In einer weiteren faszinierenden Folge von „Seltsame Geräte, die Doom ausführen können“ kehren wir heute mit Hilfe von Clint, dem Mastermind des LGR-Kanals, in die Welt der Digitalkameras zurück. Dank der beeindruckenden Unterstützung für Drittanbieter-Apps in der klassischen Kodak DC260 ist es nicht nur möglich, Doom über eine CompactFlash-Karte auf ihr zu spielen, sondern es gibt auch eine kompatible Version des MAME-Emulators …

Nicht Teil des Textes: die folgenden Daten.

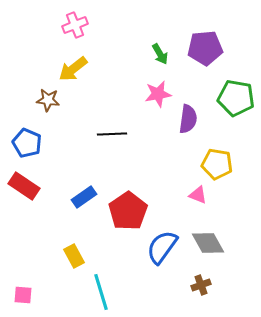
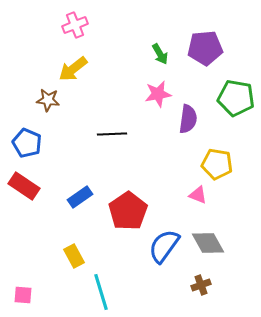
blue rectangle: moved 4 px left
blue semicircle: moved 2 px right, 1 px up
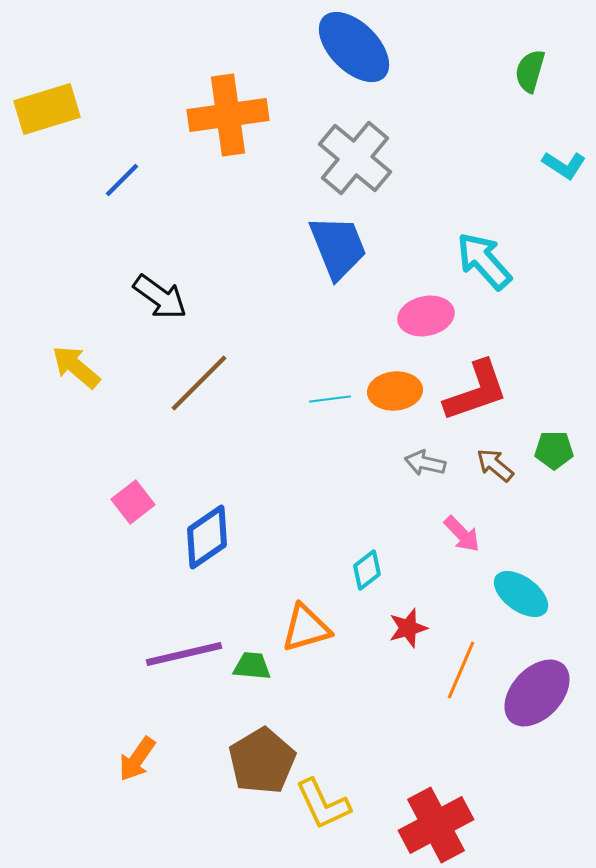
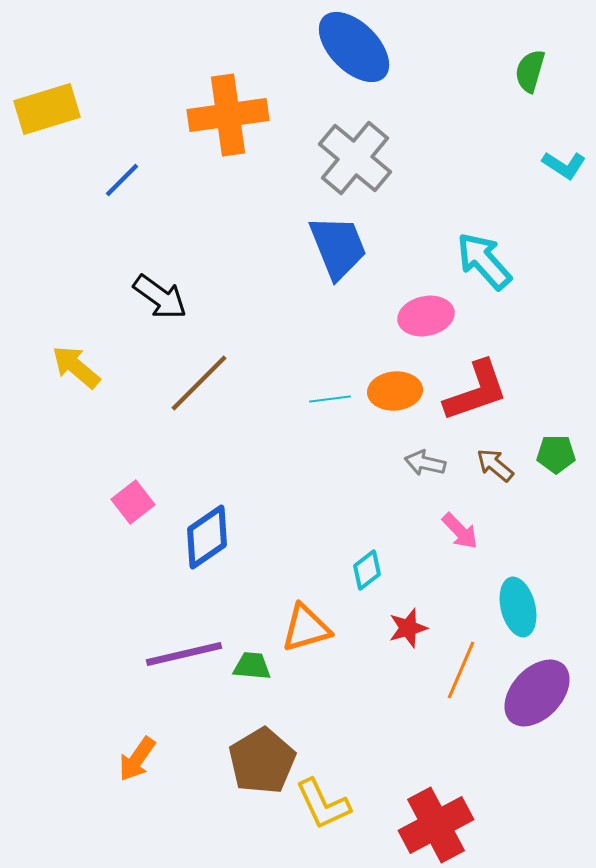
green pentagon: moved 2 px right, 4 px down
pink arrow: moved 2 px left, 3 px up
cyan ellipse: moved 3 px left, 13 px down; rotated 40 degrees clockwise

Doom auf einer Digitalkamera von 1998 installiert
Doom

Doom! Nein, nicht Thulsa, das andere Doom. Leider wurde die nächste Ausgabe „Eternal“ auf den 20. März verschoben, aber ich denke, wir können etwas länger warten … nur ein wenig. Unsere geistige Zuflucht nimmt die Form von besonderen Demakes an, und natürlich die klassischen Spiele mit ihrer Besonderheit, auf fast jeder Hardware zu laufen, die uns einfällt. Die zehn Beispiele, die wir Mitte 2017 erkundet haben sind immer noch gültig, aber heute haben wir etwas Neues … oder Altes.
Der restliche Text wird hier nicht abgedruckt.